*Action item*
Please state how many lines in the records that follow include "respuesta", with no other output.
Start of Available data
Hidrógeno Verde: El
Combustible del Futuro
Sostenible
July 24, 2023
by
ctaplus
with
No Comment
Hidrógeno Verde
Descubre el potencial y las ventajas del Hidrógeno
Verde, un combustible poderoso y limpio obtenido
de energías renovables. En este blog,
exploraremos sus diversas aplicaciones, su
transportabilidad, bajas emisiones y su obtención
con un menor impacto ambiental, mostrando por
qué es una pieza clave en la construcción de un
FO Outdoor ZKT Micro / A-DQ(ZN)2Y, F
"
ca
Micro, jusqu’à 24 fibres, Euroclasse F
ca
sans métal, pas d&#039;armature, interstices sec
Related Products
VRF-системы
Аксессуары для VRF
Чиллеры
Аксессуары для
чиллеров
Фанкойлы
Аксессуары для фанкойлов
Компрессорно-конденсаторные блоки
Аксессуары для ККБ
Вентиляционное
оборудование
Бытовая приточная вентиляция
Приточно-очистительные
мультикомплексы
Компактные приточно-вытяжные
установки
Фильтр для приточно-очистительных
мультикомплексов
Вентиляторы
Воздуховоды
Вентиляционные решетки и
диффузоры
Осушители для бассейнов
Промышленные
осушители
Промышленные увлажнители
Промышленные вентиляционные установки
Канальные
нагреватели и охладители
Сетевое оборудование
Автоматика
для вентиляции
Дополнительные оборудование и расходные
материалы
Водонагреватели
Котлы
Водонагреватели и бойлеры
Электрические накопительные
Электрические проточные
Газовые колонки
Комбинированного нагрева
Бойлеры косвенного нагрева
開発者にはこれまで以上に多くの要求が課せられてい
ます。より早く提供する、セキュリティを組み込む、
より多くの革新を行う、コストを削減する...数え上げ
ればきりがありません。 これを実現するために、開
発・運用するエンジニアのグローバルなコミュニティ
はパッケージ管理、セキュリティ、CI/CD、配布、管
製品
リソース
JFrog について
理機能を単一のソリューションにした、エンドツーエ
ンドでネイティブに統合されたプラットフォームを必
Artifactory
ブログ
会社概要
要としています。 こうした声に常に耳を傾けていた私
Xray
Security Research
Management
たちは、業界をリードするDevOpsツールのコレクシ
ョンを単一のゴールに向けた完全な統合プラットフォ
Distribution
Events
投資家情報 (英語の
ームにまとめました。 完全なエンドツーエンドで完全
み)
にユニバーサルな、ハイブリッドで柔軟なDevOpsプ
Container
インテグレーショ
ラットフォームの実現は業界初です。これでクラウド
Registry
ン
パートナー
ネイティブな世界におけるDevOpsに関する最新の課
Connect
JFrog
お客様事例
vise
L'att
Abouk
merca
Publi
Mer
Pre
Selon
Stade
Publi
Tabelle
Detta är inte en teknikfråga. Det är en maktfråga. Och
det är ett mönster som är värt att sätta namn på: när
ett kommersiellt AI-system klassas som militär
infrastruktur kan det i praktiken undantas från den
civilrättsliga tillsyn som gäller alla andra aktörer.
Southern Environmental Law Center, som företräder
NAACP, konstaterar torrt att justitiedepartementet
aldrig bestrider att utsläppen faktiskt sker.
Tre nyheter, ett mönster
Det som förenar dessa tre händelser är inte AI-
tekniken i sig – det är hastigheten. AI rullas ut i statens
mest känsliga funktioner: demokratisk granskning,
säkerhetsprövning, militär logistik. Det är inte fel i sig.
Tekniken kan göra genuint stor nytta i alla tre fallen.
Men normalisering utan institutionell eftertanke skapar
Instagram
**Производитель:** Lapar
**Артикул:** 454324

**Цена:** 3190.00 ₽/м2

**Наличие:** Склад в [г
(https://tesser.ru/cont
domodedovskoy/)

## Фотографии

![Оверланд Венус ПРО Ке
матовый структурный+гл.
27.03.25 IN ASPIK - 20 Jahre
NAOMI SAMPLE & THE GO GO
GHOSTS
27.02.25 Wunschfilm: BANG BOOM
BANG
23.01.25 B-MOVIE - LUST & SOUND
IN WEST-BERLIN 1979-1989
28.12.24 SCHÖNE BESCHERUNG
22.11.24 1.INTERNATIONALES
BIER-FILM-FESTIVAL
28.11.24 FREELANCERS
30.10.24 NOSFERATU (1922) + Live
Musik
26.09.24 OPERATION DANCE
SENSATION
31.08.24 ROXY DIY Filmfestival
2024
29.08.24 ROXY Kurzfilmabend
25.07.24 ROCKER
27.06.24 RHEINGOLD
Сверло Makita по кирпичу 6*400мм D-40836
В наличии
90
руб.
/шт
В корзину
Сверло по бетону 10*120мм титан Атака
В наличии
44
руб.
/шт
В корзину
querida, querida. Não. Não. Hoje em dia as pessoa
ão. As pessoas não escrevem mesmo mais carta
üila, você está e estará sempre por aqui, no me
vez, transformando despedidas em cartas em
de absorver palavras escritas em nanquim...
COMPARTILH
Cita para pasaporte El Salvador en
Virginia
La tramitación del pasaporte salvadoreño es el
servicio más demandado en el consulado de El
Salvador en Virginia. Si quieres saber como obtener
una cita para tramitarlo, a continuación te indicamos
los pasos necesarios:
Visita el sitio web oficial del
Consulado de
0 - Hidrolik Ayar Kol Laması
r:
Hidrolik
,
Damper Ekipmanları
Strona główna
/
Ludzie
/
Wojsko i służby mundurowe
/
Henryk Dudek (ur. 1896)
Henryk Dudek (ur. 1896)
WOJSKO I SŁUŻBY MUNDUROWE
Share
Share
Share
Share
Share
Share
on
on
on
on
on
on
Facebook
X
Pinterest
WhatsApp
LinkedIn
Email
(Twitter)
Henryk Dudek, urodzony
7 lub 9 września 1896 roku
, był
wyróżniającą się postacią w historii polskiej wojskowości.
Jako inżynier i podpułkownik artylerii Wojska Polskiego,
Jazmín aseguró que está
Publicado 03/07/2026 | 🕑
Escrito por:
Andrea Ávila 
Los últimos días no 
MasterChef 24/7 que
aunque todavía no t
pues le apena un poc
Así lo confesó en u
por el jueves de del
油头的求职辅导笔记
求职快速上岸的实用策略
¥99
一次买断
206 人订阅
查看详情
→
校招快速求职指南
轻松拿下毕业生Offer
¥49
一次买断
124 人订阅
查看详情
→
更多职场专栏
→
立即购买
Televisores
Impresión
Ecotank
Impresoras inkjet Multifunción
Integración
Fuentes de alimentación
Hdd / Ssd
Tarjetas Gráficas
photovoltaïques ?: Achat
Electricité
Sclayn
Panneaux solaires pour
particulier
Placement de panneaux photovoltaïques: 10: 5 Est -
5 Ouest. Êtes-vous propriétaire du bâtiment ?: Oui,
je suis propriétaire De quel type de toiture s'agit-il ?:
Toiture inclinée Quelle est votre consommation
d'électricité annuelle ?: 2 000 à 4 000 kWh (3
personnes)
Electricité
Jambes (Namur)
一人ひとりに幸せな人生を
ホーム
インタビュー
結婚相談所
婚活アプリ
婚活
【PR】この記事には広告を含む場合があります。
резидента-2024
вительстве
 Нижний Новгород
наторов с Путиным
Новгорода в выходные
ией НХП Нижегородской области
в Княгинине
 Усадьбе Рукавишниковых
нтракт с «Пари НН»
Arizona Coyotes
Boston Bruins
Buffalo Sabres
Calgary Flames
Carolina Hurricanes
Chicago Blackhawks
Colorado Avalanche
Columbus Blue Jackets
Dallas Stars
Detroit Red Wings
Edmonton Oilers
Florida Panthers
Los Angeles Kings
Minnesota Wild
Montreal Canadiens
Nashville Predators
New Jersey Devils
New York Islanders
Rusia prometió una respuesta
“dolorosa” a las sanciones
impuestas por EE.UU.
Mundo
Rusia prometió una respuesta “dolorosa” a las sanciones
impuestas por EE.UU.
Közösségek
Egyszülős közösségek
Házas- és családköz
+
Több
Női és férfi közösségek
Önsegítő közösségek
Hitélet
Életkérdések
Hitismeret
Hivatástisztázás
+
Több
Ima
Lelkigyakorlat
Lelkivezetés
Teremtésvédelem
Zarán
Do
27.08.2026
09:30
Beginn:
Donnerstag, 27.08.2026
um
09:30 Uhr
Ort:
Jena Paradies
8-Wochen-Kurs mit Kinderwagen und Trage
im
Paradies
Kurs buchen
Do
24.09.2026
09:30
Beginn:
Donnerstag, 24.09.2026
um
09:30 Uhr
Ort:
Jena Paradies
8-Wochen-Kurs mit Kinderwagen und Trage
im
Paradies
End of Available data
*Exercise output*
2